As mentioned earlier, I hit the dreaded Weikert shale in one strip adjacent to where the ground eroded from the seasonal run off down the middle. The best plan would have been to immediately cover it with clay, but I had to go deeper in this particular location. Here is where renting a larger dozer would have been nice, but the finish dozer still did a good job. The trick was to get the edge of the blade angled down, and to move downhill and across. It is hard to explain, but it worked well and dug the shale deposit right out. This was encouraging since the guy who came with the backhoe to dig the test holes could barely pierce the stuff.
I was a bit nervous at this point since hitting hard-pan or other subsurface base of this nature isn't the best route to ensure a sealing pond (which was my original concern to begin with). However, here is where the unexpected bonus of a nice deposit right in the basin of both pure grey clay and a rich mixture of clay and dirt paid off nicely. I had enough to completely smother the shale area I had excavated . . . in fact, I had enough to line the entire basin of the pond fairly deep.
Here you can see more compaction of this clay with the tractor:
I had to use the tractor's brakes so much while compacting that some liquid was oozing out some overflow holes in the rear axle.

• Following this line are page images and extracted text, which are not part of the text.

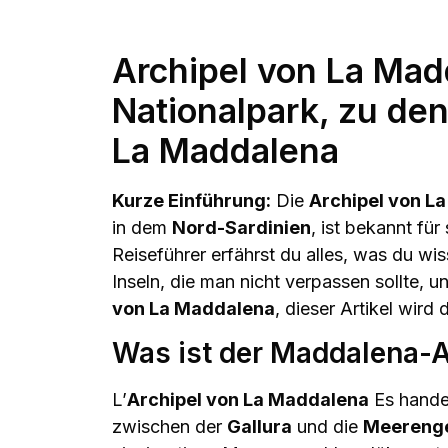
Archipel von La Ma
Nationalpark, zu de
La Maddalena
Kurze Einführung:
Die
Archipel von L
in dem
Nord-Sardinien
, ist bekannt für
Reiseführer erfährst du alles, was du w
Inseln, die man nicht verpassen sollte,
von La Maddalena
, dieser Artikel wird
Was ist der Maddalena-A
L’
Archipel von La Maddalena
Es handel
zwischen der
Gallura
und die
Meerenge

I thought I had heated them so much that the gasket behind the brakes shoes had failed allowing transmission fluid to leak. I pulled the covers and discovered that the rotor had gotten hot enough to actually cause whatever factory grease was in there to become runny. I redressed the shoes and rotors, cleaned everything up real good, and put it back together. Everything was fine after that. I wasn't looking forward to pulling those seals.
As I was compacting this clay, sometimes the sun would take too much moisture out and I would have to hose it down. Everyone around quickly discovered to beware of six-year-old's with water hoses!